- TASK BRIEF
Skip the images and restate every line of the records exactly.

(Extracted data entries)
+ + + + +

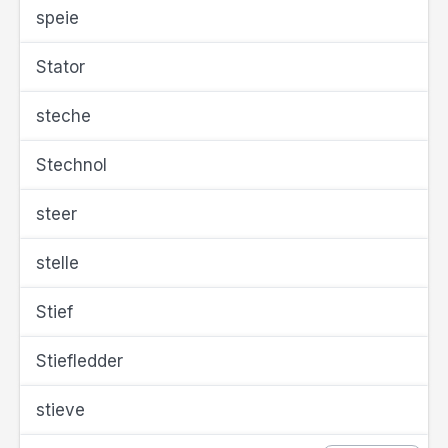
speie
Stator
steche
Stechnol
steer
stelle
Stief
Stiefledder
stieve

+ + + + +

- TASK OUTPUT
speie
Stator
steche
Stechnol
steer
stelle
Stief
Stiefledder
stieve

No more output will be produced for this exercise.